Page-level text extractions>

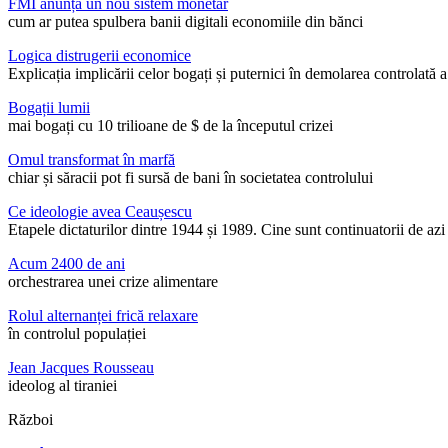
FMI anunță un nou sistem monetar
cum ar putea spulbera banii digitali economiile din bănci
Logica distrugerii economice
Explicația implicării celor bogați și puternici în demolarea controlată a
Bogații lumii
mai bogați cu 10 trilioane de $ de la începutul crizei
Omul transformat în marfă
chiar și săracii pot fi sursă de bani în societatea controlului
Ce ideologie avea Ceaușescu
Etapele dictaturilor dintre 1944 și 1989. Cine sunt continuatorii de az
Acum 2400 de ani
orchestrarea unei crize alimentare
Rolul alternanței frică relaxare
în controlul populației
Jean Jacques Rousseau
ideolog al tiraniei
Război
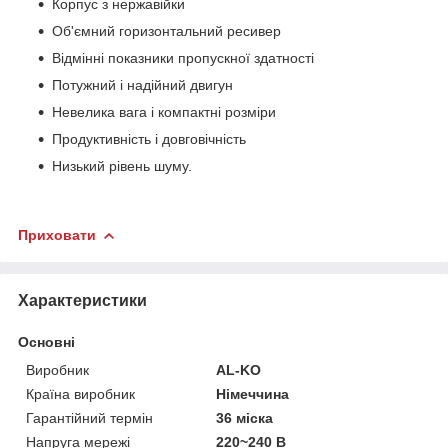
Корпус з нержавійки
Об'ємний горизонтальний ресивер
Відмінні показники пропускної здатності
Потужний і надійний двигун
Невелика вага і компактні розміри
Продуктивність і довговічність
Низький рівень шуму.
Приховати
Характеристики
Основні
Виробник
AL-KO
Країна виробник
Німеччина
Гарантійний термін
36 міска
Напруга мережі
220~240 В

EXERCISE BRIEF> Set down every entry above verbatim, without pictures.

COMPLETED EXERCISE>
FMI anunță un nou sistem monetar
cum ar putea spulbera banii digitali economiile din bănci
Logica distrugerii economice
Explicația implicării celor bogați și puternici în demolarea controlată a
Bogații lumii
mai bogați cu 10 trilioane de $ de la începutul crizei
Omul transformat în marfă
chiar și săracii pot fi sursă de bani în societatea controlului
Ce ideologie avea Ceaușescu
Etapele dictaturilor dintre 1944 și 1989. Cine sunt continuatorii de az
Acum 2400 de ani
orchestrarea unei crize alimentare
Rolul alternanței frică relaxare
în controlul populației
Jean Jacques Rousseau
ideolog al tiraniei
Război
Корпус з нержавійки
Об'ємний горизонтальний ресивер
Відмінні показники пропускної здатності
Потужний і надійний двигун
Невелика вага і компактні розміри
Продуктивність і довговічність
Низький рівень шуму.
Приховати
Характеристики
Основні
Виробник
AL-KO
Країна виробник
Німеччина
Гарантійний термін
36 міска
Напруга мережі
220~240 В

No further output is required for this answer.